WHAT THE TASK ASKS: In the data below, find the line containing "Screenshot is 1568x1583.", then set down that line and every later line up to and including the line containing "Příměstské tábory (716, 56)", exactly.

DATA FOR REVIEW:
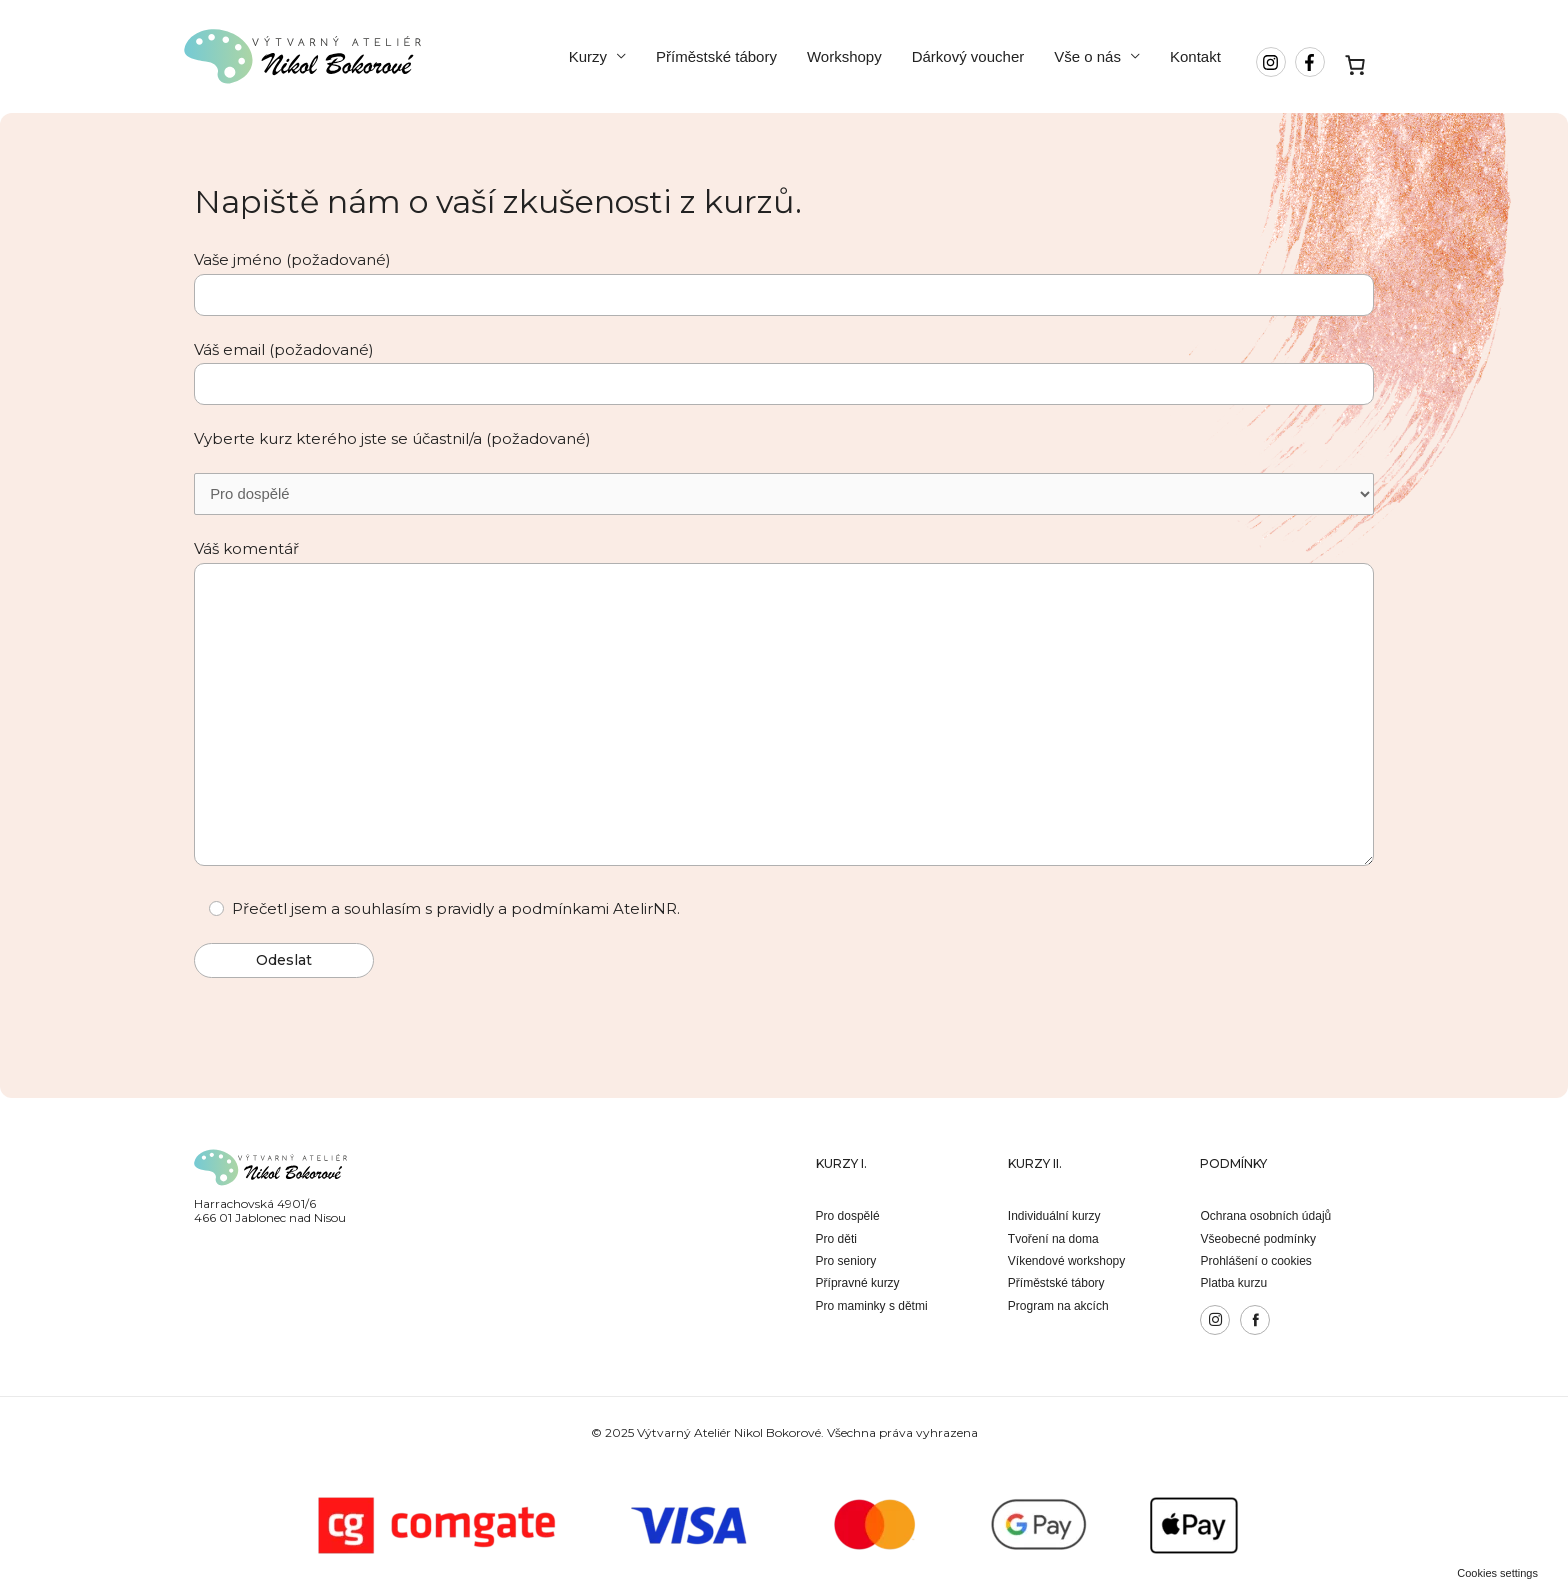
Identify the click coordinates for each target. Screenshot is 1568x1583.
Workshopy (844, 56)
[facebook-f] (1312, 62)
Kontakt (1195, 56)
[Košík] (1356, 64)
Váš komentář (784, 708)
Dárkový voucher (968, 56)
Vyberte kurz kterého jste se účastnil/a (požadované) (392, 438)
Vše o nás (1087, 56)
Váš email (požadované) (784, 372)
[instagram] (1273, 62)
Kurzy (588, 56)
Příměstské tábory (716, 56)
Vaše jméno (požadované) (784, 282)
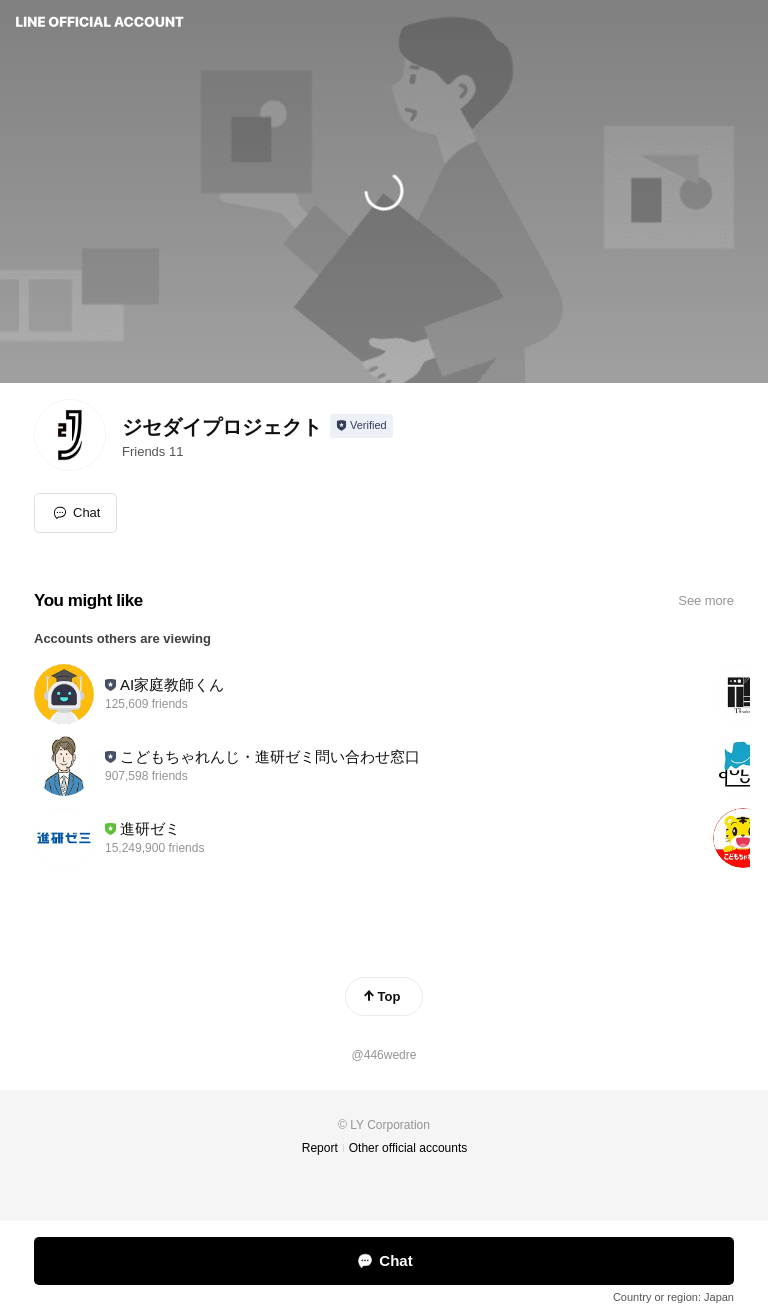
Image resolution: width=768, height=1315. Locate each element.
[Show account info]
---
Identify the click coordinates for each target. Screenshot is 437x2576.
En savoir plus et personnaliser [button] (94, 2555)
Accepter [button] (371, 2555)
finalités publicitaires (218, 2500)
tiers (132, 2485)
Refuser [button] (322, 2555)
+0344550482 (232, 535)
...
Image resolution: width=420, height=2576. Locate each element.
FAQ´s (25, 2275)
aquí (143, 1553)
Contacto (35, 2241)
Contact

ANSWER FOR THE TASK:
Identify the click coordinates for each target. Screenshot is 1568x1583.
Workshopy (844, 56)
[facebook-f] (1312, 62)
Kontakt (1195, 56)
[Košík] (1356, 64)
Váš komentář (784, 708)
Dárkový voucher (968, 56)
Vyberte kurz kterého jste se účastnil/a (požadované) (392, 438)
Vše o nás (1087, 56)
Váš email (požadované) (784, 372)
[instagram] (1273, 62)
Kurzy (588, 56)
Příměstské tábory (716, 56)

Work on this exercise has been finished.